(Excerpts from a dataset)
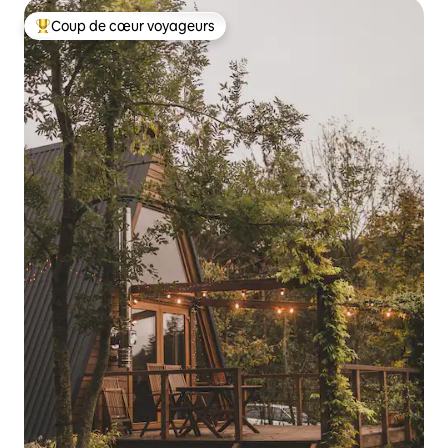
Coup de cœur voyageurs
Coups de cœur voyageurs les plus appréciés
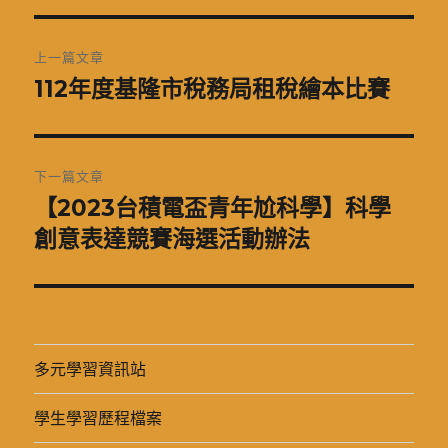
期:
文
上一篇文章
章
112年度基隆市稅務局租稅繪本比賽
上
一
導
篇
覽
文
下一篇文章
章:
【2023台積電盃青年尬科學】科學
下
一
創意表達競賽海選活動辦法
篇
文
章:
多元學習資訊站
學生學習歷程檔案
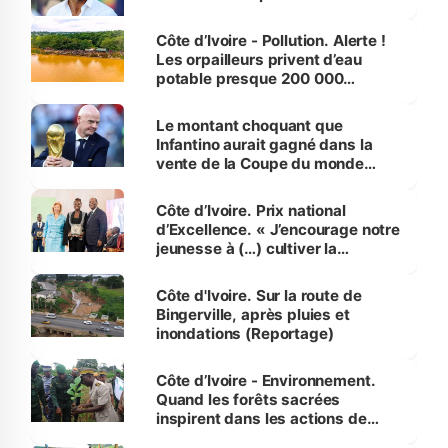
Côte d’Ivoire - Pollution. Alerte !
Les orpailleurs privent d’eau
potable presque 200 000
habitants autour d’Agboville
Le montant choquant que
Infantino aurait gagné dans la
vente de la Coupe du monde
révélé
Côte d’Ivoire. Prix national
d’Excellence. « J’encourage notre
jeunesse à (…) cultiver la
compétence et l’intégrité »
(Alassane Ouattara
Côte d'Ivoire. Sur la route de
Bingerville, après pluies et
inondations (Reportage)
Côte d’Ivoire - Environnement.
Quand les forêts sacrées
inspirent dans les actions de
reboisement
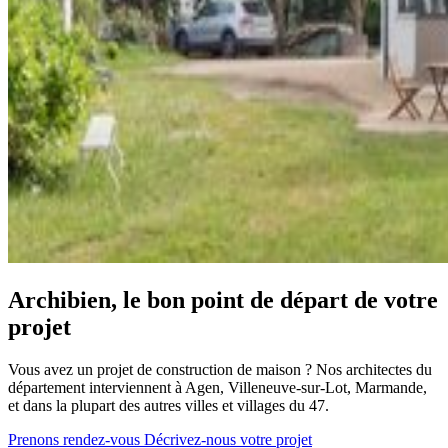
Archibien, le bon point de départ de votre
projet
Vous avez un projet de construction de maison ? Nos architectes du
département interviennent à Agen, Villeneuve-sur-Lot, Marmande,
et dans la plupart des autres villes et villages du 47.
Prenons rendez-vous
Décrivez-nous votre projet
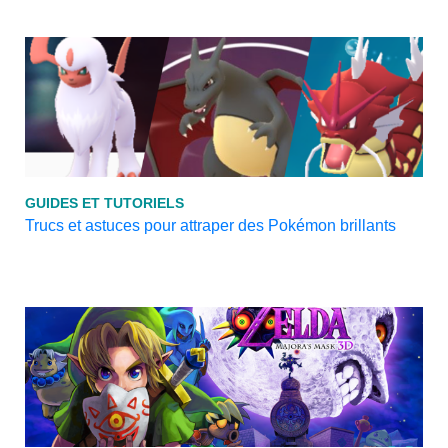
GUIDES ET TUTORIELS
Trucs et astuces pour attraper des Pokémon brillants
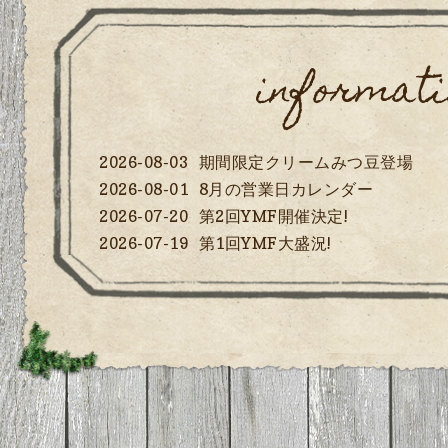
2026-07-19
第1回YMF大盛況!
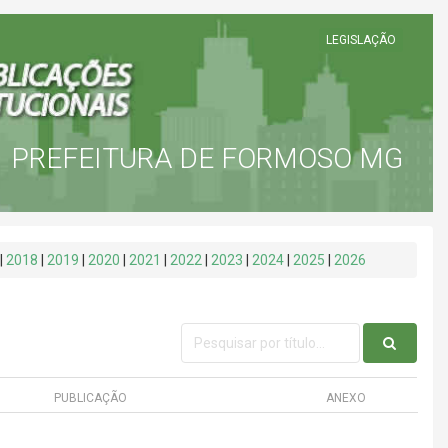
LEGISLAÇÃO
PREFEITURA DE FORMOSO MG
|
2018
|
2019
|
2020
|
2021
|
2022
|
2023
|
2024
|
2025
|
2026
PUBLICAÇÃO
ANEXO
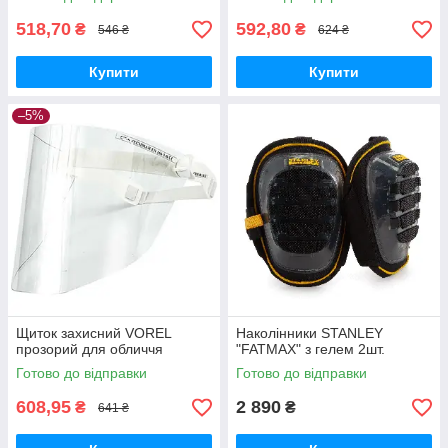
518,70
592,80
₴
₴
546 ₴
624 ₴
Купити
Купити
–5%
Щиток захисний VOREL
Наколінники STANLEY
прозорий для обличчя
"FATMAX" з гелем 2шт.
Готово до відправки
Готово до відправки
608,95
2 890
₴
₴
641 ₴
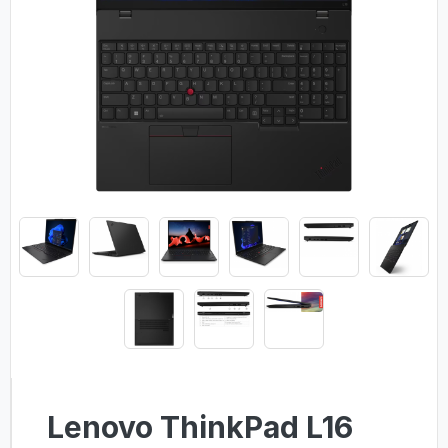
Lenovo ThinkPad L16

(PROBLEM TO SOLVE)
If a line in the records holds the string "votre", count it, and give only the total.

(TASK RESPONSE)
2